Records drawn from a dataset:
·····
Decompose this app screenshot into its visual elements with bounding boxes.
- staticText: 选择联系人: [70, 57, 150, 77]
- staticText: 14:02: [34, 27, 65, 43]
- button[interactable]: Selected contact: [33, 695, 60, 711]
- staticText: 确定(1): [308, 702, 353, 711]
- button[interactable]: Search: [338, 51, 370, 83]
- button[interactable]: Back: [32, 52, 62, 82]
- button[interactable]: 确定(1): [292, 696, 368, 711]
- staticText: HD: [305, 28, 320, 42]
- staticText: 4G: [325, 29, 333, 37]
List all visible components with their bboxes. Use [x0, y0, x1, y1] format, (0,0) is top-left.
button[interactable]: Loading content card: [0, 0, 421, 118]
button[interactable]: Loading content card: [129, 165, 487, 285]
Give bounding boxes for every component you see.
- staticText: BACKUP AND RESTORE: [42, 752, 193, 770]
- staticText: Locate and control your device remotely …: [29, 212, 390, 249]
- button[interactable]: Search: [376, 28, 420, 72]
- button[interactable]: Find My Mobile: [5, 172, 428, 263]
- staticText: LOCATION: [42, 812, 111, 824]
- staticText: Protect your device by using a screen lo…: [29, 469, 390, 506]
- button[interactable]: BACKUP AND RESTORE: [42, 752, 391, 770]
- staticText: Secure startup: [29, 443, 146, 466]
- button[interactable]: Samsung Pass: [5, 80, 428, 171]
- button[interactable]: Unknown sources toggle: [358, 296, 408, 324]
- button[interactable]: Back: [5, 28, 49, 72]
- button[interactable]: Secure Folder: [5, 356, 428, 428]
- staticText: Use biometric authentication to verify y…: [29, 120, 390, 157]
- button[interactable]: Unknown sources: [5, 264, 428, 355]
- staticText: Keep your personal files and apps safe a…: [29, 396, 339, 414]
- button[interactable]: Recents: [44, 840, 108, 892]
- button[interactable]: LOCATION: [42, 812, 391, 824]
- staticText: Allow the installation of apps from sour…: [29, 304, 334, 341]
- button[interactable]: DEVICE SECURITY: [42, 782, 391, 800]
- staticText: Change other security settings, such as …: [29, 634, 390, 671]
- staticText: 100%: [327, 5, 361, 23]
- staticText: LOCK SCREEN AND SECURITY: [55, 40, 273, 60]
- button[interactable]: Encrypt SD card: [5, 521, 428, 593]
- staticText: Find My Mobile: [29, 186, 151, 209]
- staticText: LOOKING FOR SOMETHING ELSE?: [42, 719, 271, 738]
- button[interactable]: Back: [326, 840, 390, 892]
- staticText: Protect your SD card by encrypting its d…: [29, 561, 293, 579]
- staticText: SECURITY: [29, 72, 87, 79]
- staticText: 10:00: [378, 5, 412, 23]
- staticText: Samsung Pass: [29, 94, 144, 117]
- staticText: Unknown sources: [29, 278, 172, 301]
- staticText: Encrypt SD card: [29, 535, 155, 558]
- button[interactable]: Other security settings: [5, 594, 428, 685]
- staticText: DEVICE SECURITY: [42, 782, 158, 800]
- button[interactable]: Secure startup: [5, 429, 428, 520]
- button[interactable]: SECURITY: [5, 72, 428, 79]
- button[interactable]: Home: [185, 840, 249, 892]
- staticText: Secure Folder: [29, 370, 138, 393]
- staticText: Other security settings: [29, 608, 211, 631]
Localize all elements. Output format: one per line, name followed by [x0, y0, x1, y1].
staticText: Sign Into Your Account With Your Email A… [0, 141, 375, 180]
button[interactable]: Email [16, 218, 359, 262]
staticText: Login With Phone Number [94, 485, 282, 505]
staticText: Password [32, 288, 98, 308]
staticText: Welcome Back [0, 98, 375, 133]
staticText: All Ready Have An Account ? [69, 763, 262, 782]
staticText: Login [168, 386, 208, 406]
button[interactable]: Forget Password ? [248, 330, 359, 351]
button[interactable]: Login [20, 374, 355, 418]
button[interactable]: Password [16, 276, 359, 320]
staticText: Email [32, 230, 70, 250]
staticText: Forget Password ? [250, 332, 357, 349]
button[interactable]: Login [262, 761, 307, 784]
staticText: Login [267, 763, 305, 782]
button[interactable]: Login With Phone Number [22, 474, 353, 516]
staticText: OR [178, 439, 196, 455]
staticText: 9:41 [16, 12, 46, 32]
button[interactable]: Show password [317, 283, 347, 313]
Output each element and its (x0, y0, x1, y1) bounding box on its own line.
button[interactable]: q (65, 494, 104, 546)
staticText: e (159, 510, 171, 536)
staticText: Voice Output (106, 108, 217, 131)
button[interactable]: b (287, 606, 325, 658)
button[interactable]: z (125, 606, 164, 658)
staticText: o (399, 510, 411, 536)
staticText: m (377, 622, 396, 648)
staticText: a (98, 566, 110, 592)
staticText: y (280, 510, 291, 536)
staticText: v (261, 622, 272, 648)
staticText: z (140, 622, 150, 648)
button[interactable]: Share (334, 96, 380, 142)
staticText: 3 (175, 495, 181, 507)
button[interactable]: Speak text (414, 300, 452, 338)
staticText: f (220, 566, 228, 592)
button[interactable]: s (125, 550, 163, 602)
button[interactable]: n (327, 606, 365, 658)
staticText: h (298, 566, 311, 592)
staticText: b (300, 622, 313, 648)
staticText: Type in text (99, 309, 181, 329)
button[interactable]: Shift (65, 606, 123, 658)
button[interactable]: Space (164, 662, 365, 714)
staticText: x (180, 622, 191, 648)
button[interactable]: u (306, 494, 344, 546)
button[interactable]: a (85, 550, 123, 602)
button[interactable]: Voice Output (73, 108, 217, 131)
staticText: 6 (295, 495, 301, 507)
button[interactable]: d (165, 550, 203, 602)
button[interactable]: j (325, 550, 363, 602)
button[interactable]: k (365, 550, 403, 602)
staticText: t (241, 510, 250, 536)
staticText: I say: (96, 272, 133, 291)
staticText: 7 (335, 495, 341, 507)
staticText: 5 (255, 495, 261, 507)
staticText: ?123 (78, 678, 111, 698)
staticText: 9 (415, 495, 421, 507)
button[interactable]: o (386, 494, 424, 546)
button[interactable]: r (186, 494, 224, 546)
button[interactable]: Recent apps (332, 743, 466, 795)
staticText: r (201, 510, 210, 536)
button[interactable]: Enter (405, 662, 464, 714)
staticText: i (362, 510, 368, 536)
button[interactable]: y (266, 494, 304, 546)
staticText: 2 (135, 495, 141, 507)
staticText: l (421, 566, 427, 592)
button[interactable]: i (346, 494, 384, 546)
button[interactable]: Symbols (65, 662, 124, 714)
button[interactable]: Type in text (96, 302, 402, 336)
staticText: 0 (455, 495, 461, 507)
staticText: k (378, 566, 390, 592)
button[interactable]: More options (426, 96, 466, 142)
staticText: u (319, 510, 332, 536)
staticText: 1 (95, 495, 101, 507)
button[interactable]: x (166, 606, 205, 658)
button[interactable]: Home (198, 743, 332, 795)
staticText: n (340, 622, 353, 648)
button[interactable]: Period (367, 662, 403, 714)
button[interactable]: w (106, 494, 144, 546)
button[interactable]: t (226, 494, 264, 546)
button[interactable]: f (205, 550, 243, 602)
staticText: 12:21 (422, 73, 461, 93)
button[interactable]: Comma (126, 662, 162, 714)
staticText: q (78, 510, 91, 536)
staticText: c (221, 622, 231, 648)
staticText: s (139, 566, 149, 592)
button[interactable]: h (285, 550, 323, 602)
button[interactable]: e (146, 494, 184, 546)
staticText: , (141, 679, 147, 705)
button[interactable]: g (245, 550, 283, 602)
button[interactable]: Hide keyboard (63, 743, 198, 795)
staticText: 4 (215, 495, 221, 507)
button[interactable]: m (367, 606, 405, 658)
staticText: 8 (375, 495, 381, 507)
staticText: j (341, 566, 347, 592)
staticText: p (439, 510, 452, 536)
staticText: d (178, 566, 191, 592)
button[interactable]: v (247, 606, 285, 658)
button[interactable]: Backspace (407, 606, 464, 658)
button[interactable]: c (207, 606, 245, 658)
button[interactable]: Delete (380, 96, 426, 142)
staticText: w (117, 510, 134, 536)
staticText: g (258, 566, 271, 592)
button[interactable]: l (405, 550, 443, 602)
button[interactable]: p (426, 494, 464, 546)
·····
- _TASK PROMPT_:
Each line of the data that has the string "Voice" should be returned.

- _ANSWER SPACE_:
staticText: Voice Output (106, 108, 217, 131)
button[interactable]: Voice Output (73, 108, 217, 131)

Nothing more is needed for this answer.